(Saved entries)
- - -
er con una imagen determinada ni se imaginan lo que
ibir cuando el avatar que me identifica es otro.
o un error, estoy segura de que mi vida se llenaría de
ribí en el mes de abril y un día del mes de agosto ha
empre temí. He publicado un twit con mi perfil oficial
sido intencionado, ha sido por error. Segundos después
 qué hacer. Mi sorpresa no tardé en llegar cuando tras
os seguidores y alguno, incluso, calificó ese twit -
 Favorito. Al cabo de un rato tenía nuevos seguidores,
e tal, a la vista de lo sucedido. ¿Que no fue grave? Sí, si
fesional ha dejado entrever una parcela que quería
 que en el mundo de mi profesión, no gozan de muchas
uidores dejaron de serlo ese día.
- - -
* _The problem_
Your answer should hold the line with "fesional ha dejado" and each line after it to the end of the data, retyped exactly. Include no other lines.

* _Exercise answer_
fesional ha dejado entrever una parcela que quería
 que en el mundo de mi profesión, no gozan de muchas
uidores dejaron de serlo ese día.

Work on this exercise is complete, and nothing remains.